Within the records below, filter for lines carrying the word "each" and copy them.

[Material to process]

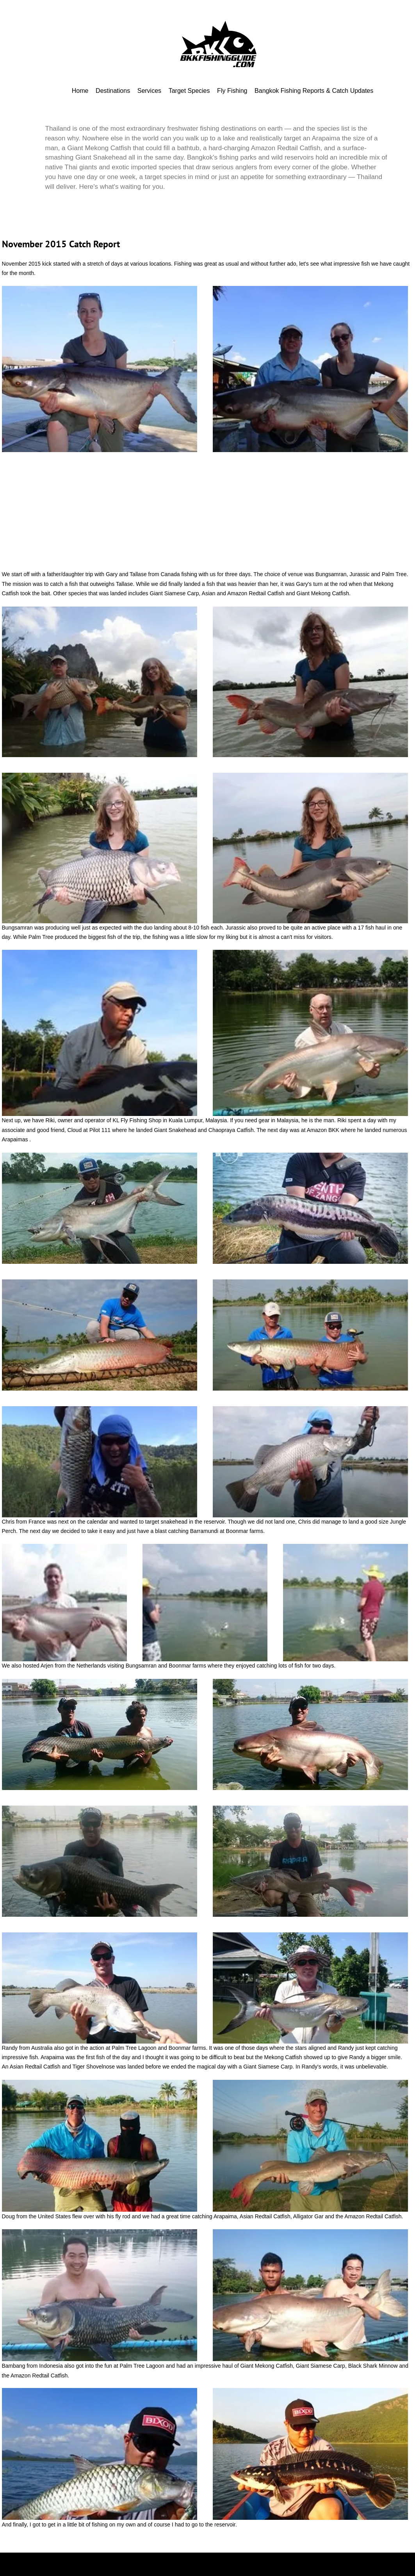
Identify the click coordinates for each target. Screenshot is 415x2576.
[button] (99, 369)
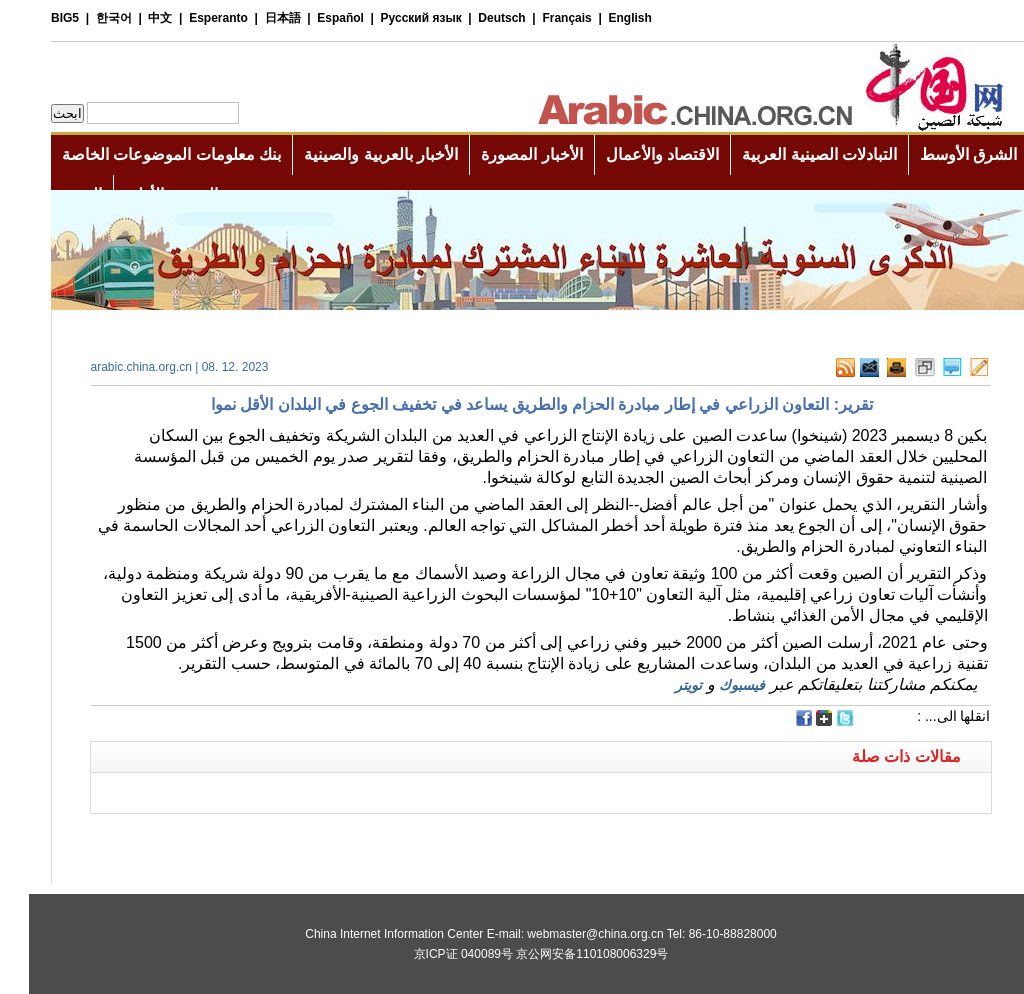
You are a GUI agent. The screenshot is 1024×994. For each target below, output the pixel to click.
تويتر (659, 685)
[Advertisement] (287, 839)
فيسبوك (713, 685)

[/Material to process]

> _Written answer_:
Identify the click coordinates for each target. Screenshot is 415x2576.
You are a GUI agent. The screenshot is 1024×994. For each target below, output the pixel to click.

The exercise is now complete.